History of Silk - Spread of Production

Spread of Production

Although silk was well known in Europe and most of Asia, China was able to keep a near monopoly on silk production. The monopoly was defended by an imperial decree, condemning to death anyone attempting to export silkworms or their eggs. Only around the year 300 CE did a Japanese expedition succeed in taking some silkworm eggs and four young Chinese girls, who were forced to teach their captors the art of sericulture. Techniques of sericulture were subsequently introduced to Japan on a larger scale by frequent diplomatic exchanges between the 8th century and 9th centuries.

Starting in the 4th century BCE silk began to reach the West by merchants who would exchange it for gold, ivory, horses or precious stones. Up to the frontiers of the Roman Empire, silk became a monetary standard for estimating the value of different products. Hellenistic Greece appreciated the high quality of the Chinese goods and made efforts to plant mulberry trees and breed silkworms in the Mediterranean basin. Sassanid Persia controlled the trade of silk destined for Europe and Byzantium.

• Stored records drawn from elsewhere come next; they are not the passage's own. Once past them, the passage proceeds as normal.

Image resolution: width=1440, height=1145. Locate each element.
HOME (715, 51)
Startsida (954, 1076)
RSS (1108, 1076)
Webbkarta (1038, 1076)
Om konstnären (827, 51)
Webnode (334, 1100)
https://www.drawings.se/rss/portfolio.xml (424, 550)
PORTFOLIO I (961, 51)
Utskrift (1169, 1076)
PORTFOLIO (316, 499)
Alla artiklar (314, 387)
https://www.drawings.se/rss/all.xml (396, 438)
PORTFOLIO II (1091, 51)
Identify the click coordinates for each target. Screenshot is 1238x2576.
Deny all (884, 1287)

According to story by Procopius, it was not until 552 CE that the Byzantine emperor Justinian obtained the first silkworm eggs. He had sent two Nestorian monks to Central Asia, and they were able to smuggle silkworm eggs to him hidden in rods of bamboo. While under the monks' care, the eggs hatched, though they did not cocoon before arrival. The Byzantine church was thus able to make fabrics for the emperor, with the intention of developing a large silk industry in the Eastern Roman Empire, using techniques learned from the Sassanids. These gynecia had a legal monopoly on the fabric, but the empire continued to import silk from other major urban centres on the Mediterranean. The magnificence of the Byzantine techniques was not a result of the manufacturing process, but instead of the meticulous attention paid to the execution and decorations. The weaving techniques they used were taken from Egypt. The first diagrams of semple looms appeared in the 5th century.

The Arabs, with their widening conquests, spread sericulture across the shores of the Mediterranean. Included in these were Africa, Spain and Sicily, all of which developed an important silk industry. The mutual interactions among Byzantine and Muslim silk-weaving centers of all levels of quality, with imitations made in Andalusia and Lucca, among other cities, have made the identification and date of rare surviving examples difficult to pinpoint.

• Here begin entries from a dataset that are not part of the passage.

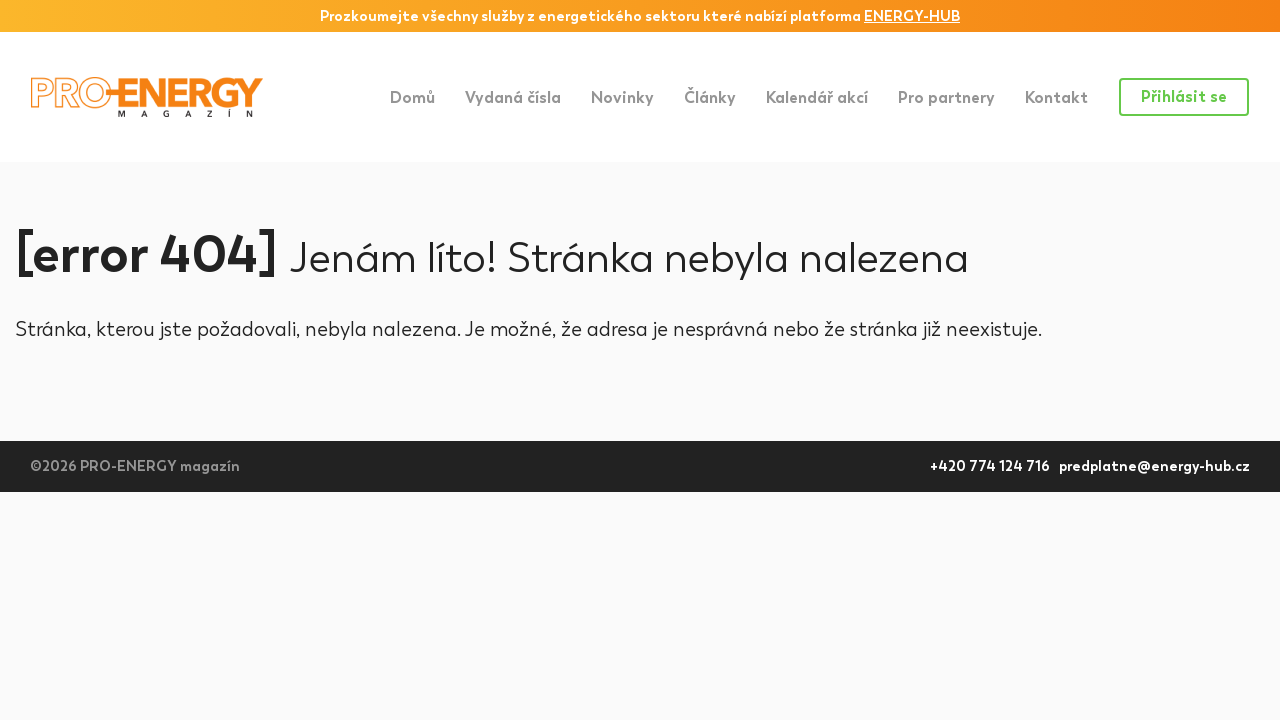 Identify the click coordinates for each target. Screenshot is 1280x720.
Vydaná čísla (513, 97)
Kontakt (1056, 97)
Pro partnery (946, 97)
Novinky (622, 97)
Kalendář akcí (817, 97)
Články (710, 97)
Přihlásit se (1184, 96)
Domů (412, 97) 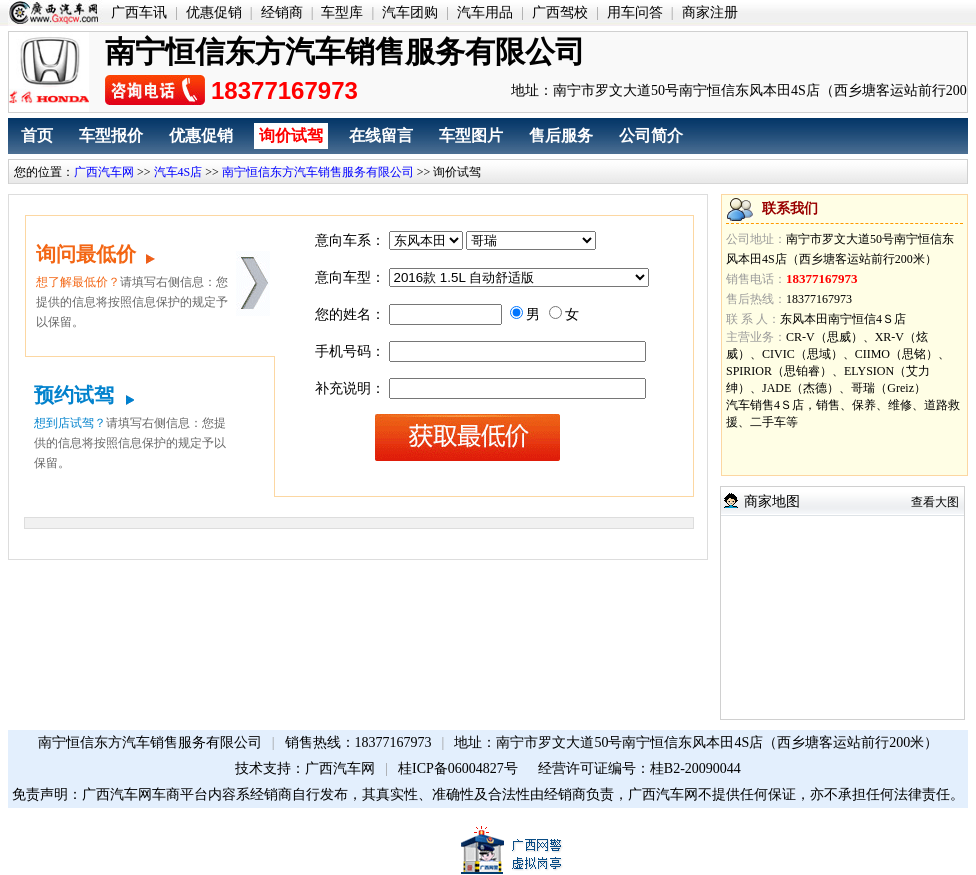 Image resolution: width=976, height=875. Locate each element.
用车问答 (635, 12)
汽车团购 (410, 12)
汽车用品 (485, 12)
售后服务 (561, 135)
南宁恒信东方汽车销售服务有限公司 (318, 172)
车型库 (342, 12)
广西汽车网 (104, 172)
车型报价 (111, 135)
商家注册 (710, 12)
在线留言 (381, 135)
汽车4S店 (178, 172)
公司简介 (651, 135)
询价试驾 (291, 135)
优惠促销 (214, 12)
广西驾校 (560, 12)
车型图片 (471, 135)
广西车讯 (139, 12)
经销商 (282, 12)
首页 (37, 135)
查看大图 (935, 502) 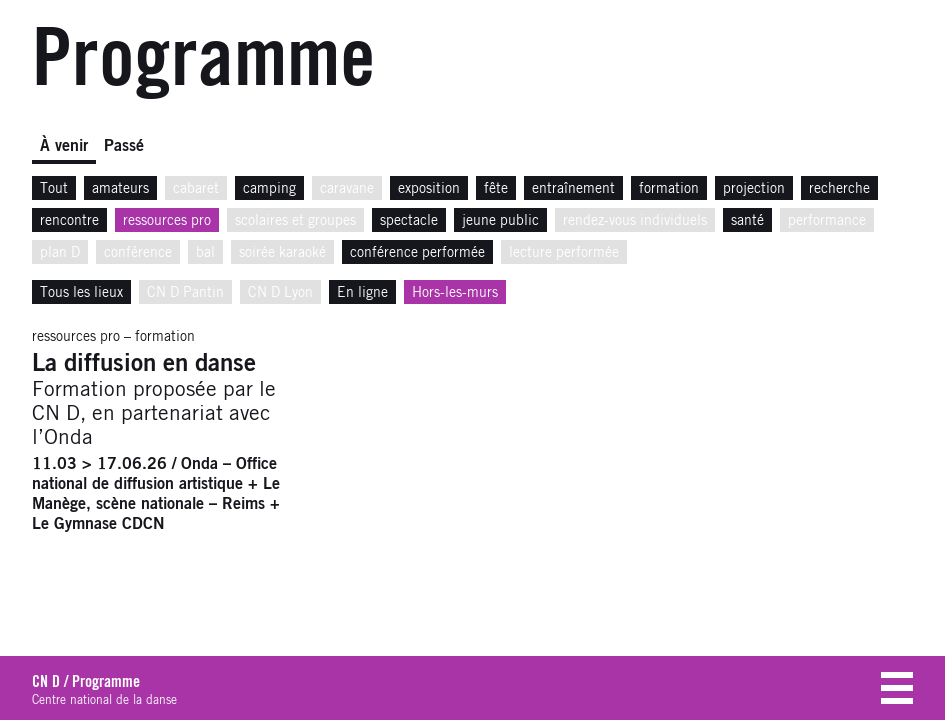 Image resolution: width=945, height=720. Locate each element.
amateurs (120, 189)
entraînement (573, 189)
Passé (124, 146)
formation (669, 189)
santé (747, 221)
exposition (429, 189)
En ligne (362, 293)
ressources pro (167, 221)
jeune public (500, 221)
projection (754, 189)
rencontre (69, 221)
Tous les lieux (81, 293)
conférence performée (417, 253)
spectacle (409, 221)
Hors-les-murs (455, 293)
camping (269, 189)
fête (496, 189)
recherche (839, 189)
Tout (54, 189)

While the Chinese lost their monopoly on silk production, they were able re-established themselves as major silk supplier (during the Tang dynasty) and industrialize their production in a large scale (during the Song dynasty). China continued to export high-quality fabric to Europe and the Near East along the silk road.

Much later, following the Crusades, techniques of silk production began to spread across Western Europe. In 1147 while Byzantine emperor Manuel I Komnenos was focusing all his efforts on the Second Crusade, the Norman king Roger II of Sicily attacked Corinth and Thebes, two important centres of Byzantine silk production. They took the crops and silk production infrastructure, and deported all the workers to Palermo, thereby causing the Norman silk industry to flourish. The sack of Constantinople by the Fourth Crusade in 1204 brought decline to the city and its silk industry, and many artisans left the city in the early 13th century. Italy developed a large domestic silk industry after 2000 skilled weavers came from Constantinople. Many also chose to settle in Avignon to furnish the popes of Avignon.

The sudden boom of the silk industry in the Italian state of Lucca, starting in the 11th and 12th centuries was due to much Sicilian, Jewish, and Greek settlement, alongside many other immigrants from neighbouring cities in southern Italy. With the loss of many Italian trading posts in the Orient, the import of Chinese styles drastically declined. Gaining momentum, in order to satisfy the rich and powerful bourgeoisie's demands for luxury fabrics, the cities of Lucca, Genoa, Venice and Florence were soon exporting silk to all of Europe. In 1472 there were 84 workshops and at least 7000 craftsmen in Florence alone.